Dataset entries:
● ● ● ● ● ● ●

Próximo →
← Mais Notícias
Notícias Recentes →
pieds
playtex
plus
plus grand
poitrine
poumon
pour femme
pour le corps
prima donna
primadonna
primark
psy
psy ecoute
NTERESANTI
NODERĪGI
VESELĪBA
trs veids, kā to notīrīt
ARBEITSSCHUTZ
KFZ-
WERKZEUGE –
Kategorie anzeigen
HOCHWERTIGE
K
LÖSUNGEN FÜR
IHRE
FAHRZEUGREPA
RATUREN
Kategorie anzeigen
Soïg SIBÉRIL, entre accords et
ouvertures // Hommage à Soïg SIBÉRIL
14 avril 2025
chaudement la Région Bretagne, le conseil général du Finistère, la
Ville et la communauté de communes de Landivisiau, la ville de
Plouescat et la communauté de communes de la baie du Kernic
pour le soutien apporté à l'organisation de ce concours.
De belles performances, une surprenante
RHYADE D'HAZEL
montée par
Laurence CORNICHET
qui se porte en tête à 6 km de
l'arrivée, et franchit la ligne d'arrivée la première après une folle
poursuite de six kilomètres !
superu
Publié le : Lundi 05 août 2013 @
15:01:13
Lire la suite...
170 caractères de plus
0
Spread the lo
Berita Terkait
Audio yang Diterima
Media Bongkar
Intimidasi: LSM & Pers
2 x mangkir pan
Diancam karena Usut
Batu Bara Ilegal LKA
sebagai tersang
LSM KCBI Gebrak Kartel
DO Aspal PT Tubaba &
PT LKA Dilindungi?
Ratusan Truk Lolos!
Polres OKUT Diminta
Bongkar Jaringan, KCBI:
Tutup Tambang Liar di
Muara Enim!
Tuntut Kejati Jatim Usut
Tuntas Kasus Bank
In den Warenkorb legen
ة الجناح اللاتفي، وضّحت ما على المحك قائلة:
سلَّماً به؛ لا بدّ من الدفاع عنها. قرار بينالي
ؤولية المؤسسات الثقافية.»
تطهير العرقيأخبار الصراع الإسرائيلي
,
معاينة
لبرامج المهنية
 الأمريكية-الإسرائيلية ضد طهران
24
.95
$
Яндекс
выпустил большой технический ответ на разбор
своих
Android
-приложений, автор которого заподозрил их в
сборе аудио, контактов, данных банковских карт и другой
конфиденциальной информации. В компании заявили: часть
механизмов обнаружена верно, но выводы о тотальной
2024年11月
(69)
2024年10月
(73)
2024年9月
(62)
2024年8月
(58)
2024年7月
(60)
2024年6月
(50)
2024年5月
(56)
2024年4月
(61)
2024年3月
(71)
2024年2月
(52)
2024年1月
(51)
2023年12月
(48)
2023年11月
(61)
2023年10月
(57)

● ● ● ● ● ● ●

### [EXERCISE]
Reprint every entry exactly.

### [RESPONSE]
Próximo →
← Mais Notícias
Notícias Recentes →
pieds
playtex
plus
plus grand
poitrine
poumon
pour femme
pour le corps
prima donna
primadonna
primark
psy
psy ecoute
NTERESANTI
NODERĪGI
VESELĪBA
trs veids, kā to notīrīt
ARBEITSSCHUTZ
KFZ-
WERKZEUGE –
Kategorie anzeigen
HOCHWERTIGE
K
LÖSUNGEN FÜR
IHRE
FAHRZEUGREPA
RATUREN
Kategorie anzeigen
Soïg SIBÉRIL, entre accords et
ouvertures // Hommage à Soïg SIBÉRIL
14 avril 2025
chaudement la Région Bretagne, le conseil général du Finistère, la
Ville et la communauté de communes de Landivisiau, la ville de
Plouescat et la communauté de communes de la baie du Kernic
pour le soutien apporté à l'organisation de ce concours.
De belles performances, une surprenante
RHYADE D'HAZEL
montée par
Laurence CORNICHET
qui se porte en tête à 6 km de
l'arrivée, et franchit la ligne d'arrivée la première après une folle
poursuite de six kilomètres !
superu
Publié le : Lundi 05 août 2013 @
15:01:13
Lire la suite...
170 caractères de plus
0
Spread the lo
Berita Terkait
Audio yang Diterima
Media Bongkar
Intimidasi: LSM & Pers
2 x mangkir pan
Diancam karena Usut
Batu Bara Ilegal LKA
sebagai tersang
LSM KCBI Gebrak Kartel
DO Aspal PT Tubaba &
PT LKA Dilindungi?
Ratusan Truk Lolos!
Polres OKUT Diminta
Bongkar Jaringan, KCBI:
Tutup Tambang Liar di
Muara Enim!
Tuntut Kejati Jatim Usut
Tuntas Kasus Bank
In den Warenkorb legen
ة الجناح اللاتفي، وضّحت ما على المحك قائلة:
سلَّماً به؛ لا بدّ من الدفاع عنها. قرار بينالي
ؤولية المؤسسات الثقافية.»
تطهير العرقيأخبار الصراع الإسرائيلي
,
معاينة
لبرامج المهنية
 الأمريكية-الإسرائيلية ضد طهران
24
.95
$
Яндекс
выпустил большой технический ответ на разбор
своих
Android
-приложений, автор которого заподозрил их в
сборе аудио, контактов, данных банковских карт и другой
конфиденциальной информации. В компании заявили: часть
механизмов обнаружена верно, но выводы о тотальной
2024年11月
(69)
2024年10月
(73)
2024年9月
(62)
2024年8月
(58)
2024年7月
(60)
2024年6月
(50)
2024年5月
(56)
2024年4月
(61)
2024年3月
(71)
2024年2月
(52)
2024年1月
(51)
2023年12月
(48)
2023年11月
(61)
2023年10月
(57)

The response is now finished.